_Task details_
Only the lines from the start of the data through the one containing "οι θαλάσσιες χελώνες, οι" belong in your answer; return them exactly.

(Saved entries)
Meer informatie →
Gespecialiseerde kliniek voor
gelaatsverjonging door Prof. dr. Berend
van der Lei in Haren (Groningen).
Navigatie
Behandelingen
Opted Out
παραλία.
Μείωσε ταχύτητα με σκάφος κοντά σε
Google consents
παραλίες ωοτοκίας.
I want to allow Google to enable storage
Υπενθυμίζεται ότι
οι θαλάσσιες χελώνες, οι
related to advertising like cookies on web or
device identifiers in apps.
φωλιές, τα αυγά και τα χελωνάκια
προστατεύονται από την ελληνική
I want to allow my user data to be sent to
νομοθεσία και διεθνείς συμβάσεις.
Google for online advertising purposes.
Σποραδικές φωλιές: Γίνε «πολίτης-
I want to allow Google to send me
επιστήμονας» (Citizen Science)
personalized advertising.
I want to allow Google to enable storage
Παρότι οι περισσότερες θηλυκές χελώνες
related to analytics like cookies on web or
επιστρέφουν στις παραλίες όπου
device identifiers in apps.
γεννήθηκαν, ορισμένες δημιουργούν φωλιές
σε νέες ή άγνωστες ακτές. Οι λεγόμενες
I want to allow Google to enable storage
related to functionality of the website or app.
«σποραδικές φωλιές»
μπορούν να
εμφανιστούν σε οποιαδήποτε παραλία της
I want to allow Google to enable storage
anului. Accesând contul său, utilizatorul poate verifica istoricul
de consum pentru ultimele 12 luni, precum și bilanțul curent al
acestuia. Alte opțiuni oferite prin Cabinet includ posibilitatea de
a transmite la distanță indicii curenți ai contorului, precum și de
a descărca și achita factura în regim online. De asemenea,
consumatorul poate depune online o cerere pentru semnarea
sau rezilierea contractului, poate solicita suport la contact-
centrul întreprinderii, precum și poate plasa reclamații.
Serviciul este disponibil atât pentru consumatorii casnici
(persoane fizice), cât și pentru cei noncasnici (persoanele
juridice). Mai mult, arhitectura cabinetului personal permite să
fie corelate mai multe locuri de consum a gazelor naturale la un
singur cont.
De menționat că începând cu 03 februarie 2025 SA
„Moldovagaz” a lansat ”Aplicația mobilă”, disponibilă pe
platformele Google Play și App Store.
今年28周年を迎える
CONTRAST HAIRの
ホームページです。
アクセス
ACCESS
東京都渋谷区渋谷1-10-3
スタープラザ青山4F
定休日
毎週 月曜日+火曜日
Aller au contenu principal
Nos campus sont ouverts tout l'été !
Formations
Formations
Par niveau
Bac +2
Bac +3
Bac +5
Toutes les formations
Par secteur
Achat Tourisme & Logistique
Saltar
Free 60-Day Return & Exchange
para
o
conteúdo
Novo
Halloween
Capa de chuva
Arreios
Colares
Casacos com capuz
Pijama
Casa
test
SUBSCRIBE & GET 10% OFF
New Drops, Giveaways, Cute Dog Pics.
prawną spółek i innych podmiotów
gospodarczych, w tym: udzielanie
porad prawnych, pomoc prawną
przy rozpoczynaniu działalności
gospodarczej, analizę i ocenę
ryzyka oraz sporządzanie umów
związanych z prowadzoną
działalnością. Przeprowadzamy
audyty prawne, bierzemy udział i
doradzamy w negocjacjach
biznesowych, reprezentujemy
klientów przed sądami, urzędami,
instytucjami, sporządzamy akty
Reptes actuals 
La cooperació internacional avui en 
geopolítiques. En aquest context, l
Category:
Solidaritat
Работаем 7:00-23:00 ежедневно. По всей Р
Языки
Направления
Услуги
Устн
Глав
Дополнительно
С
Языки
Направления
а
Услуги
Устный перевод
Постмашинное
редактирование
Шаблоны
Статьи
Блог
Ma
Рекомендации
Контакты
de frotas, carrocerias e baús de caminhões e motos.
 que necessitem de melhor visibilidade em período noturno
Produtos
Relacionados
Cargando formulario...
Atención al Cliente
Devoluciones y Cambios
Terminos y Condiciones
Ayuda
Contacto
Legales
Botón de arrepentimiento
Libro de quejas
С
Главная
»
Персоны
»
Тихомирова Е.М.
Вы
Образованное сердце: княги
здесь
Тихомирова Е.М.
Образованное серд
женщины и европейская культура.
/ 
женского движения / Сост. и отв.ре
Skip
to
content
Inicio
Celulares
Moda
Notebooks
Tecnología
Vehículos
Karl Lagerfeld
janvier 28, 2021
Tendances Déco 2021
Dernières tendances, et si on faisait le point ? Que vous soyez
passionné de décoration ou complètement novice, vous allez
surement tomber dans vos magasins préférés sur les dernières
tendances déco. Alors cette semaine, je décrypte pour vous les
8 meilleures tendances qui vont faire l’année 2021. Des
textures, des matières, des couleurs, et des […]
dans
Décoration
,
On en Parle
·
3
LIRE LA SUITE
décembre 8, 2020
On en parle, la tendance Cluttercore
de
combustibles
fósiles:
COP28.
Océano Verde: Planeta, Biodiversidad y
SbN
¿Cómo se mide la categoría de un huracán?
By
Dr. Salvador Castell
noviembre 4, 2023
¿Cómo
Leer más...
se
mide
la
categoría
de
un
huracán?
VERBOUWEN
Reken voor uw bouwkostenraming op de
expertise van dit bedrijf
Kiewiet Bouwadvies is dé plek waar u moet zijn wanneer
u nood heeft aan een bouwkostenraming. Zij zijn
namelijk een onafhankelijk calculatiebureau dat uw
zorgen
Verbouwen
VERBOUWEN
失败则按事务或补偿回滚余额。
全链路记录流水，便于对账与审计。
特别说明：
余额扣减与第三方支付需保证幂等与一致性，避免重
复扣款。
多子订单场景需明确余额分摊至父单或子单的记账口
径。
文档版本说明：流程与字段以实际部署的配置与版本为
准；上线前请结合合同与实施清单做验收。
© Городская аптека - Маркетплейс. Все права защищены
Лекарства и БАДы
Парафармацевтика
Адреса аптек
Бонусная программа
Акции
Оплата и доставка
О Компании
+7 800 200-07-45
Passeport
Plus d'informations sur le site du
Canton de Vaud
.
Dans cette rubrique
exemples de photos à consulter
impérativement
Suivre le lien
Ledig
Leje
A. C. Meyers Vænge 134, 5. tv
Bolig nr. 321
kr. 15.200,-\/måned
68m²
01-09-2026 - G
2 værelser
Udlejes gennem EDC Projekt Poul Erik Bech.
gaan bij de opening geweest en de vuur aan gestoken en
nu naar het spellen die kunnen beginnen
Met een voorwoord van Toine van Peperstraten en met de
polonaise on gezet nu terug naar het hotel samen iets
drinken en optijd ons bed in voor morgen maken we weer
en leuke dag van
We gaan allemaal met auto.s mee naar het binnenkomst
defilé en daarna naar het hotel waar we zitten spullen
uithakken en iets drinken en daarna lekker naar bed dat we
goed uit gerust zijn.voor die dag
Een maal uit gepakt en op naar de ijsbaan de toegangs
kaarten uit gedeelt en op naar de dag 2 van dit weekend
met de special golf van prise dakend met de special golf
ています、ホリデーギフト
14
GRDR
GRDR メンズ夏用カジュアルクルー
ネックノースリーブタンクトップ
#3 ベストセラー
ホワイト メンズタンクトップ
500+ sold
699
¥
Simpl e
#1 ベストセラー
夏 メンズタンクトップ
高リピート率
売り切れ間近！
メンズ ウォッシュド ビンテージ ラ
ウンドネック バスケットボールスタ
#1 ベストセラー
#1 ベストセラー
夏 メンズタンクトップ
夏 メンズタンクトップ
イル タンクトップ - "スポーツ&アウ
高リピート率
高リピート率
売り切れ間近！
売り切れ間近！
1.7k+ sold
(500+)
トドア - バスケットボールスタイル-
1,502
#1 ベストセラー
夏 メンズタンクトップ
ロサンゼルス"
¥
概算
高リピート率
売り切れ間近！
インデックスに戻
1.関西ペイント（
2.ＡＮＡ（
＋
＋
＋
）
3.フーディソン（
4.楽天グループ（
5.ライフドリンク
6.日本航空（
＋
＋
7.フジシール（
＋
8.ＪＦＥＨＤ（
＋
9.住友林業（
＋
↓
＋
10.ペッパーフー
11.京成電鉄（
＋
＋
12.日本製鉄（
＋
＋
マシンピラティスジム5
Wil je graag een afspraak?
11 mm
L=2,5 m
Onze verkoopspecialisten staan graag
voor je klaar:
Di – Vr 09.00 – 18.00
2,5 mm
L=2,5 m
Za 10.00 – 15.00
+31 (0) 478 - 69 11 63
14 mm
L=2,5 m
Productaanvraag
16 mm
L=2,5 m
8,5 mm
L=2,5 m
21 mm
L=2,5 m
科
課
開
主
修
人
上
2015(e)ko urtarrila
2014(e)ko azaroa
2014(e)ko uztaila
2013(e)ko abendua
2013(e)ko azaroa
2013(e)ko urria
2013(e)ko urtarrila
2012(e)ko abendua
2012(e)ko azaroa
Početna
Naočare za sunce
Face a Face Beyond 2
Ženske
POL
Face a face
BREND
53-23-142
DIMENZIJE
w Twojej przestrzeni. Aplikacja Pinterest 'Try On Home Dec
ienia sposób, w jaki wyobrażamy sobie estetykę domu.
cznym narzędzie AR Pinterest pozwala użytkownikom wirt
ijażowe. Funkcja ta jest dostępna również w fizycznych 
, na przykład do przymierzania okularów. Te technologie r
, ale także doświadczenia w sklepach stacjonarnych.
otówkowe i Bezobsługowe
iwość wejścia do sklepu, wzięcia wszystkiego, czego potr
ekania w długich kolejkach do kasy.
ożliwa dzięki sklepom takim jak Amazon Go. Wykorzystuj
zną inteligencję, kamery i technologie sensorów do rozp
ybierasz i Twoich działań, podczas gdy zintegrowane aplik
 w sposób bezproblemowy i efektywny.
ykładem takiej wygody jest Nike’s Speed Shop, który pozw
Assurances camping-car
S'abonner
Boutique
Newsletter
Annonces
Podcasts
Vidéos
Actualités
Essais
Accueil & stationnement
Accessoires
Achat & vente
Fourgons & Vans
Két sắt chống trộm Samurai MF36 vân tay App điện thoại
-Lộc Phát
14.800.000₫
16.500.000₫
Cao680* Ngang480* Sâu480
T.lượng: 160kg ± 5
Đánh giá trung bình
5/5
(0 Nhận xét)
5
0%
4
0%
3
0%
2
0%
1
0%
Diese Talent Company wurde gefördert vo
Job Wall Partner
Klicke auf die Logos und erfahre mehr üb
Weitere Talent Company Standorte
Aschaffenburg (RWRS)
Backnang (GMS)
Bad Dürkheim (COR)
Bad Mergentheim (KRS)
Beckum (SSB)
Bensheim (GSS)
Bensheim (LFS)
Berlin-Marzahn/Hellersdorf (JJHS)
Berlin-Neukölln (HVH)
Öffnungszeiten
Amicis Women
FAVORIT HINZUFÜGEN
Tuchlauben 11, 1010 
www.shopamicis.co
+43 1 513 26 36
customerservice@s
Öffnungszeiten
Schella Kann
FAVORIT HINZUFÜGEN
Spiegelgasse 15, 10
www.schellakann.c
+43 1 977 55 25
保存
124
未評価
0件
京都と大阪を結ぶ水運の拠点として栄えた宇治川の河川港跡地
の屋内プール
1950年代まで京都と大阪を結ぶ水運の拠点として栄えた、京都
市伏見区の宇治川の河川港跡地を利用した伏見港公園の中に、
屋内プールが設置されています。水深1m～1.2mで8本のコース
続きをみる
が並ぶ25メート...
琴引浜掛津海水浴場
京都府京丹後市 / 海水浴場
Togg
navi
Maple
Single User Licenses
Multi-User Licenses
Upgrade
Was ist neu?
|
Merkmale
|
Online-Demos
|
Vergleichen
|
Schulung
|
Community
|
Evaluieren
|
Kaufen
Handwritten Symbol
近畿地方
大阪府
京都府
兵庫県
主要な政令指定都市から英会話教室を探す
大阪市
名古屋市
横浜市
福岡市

_Response to the exercise_
Meer informatie →
Gespecialiseerde kliniek voor
gelaatsverjonging door Prof. dr. Berend
van der Lei in Haren (Groningen).
Navigatie
Behandelingen
Opted Out
παραλία.
Μείωσε ταχύτητα με σκάφος κοντά σε
Google consents
παραλίες ωοτοκίας.
I want to allow Google to enable storage
Υπενθυμίζεται ότι
οι θαλάσσιες χελώνες, οι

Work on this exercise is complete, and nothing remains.